▸ **Problem description**
Your reply should be a faithful copy of the records below, free of pictures.

** Information provided follows **

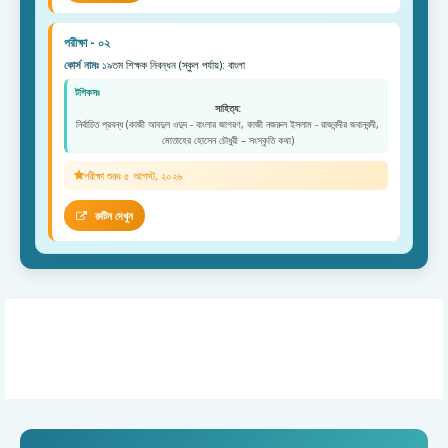
পরীক্ষা - ০২
কোর্স নামঃ
১৯তম শিক্ষক নিবন্ধন (স্কুল পর্যায়): বাংলা
টপিকসঃ
সাহিত্য:
নির্বাচিত প্রবন্ধ (কাজী আবদুল ওদুদ - বাংলার জাগরণ, কাজী নজরুল ইসলাম - রাজবন্দীর জবানবন্দী,
মোতাহের হোসেন চৌধুরী – সংস্কৃতি কথা)
পরীক্ষা শুরুঃ ৫ আগস্ট, ২০২৬
রুটিন দেখুন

** End of Information provided **

▸ **Answer space**
পরীক্ষা - ০২
কোর্স নামঃ
১৯তম শিক্ষক নিবন্ধন (স্কুল পর্যায়): বাংলা
টপিকসঃ
সাহিত্য:
নির্বাচিত প্রবন্ধ (কাজী আবদুল ওদুদ - বাংলার জাগরণ, কাজী নজরুল ইসলাম - রাজবন্দীর জবানবন্দী,
মোতাহের হোসেন চৌধুরী – সংস্কৃতি কথা)
পরীক্ষা শুরুঃ ৫ আগস্ট, ২০২৬
রুটিন দেখুন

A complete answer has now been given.